**WHAT IS NEEDED:** Every line in the records below between the one holding "hr danach, den vierten Tabellenplatz im" and the one holding "Talento fresco recién llegado a la plataforma", inclusive, is to be set down exactly; all other lines are to be left out.

**MATERIAL TO PROCESS:**
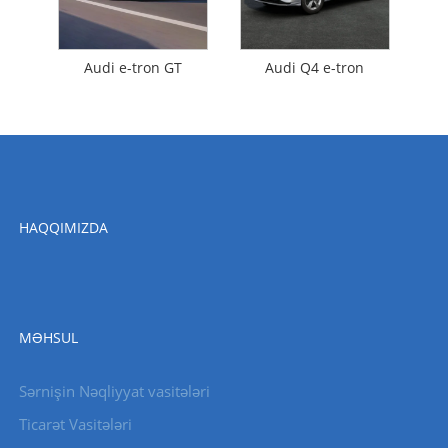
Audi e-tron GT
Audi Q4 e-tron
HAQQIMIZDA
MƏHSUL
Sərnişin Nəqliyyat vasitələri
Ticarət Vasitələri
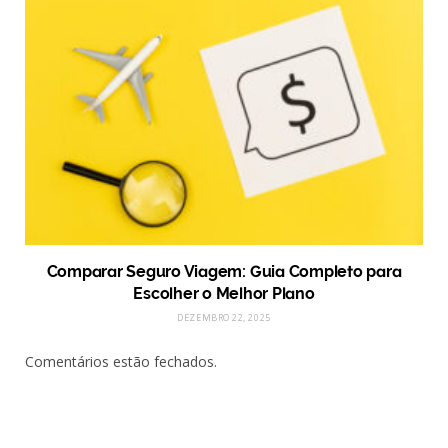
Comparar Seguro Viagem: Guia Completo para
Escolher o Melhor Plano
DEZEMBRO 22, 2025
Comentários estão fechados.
--
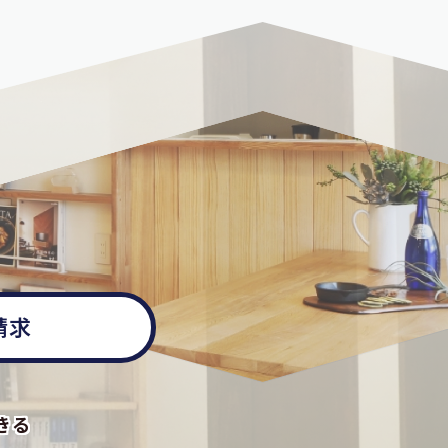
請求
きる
* * *
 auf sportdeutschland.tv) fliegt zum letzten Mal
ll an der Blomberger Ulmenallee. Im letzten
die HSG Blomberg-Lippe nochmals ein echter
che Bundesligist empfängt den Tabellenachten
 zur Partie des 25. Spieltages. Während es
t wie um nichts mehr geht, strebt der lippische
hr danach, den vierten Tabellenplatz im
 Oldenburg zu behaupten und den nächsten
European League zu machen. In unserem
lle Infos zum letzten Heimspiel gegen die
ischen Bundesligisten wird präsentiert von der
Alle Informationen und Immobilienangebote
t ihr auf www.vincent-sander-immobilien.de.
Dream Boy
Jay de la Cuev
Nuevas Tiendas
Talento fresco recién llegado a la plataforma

**ANSWER TO THE EXERCISE:**
hr danach, den vierten Tabellenplatz im
 Oldenburg zu behaupten und den nächsten
European League zu machen. In unserem
lle Infos zum letzten Heimspiel gegen die
ischen Bundesligisten wird präsentiert von der
Alle Informationen und Immobilienangebote
t ihr auf www.vincent-sander-immobilien.de.
Dream Boy
Jay de la Cuev
Nuevas Tiendas
Talento fresco recién llegado a la plataforma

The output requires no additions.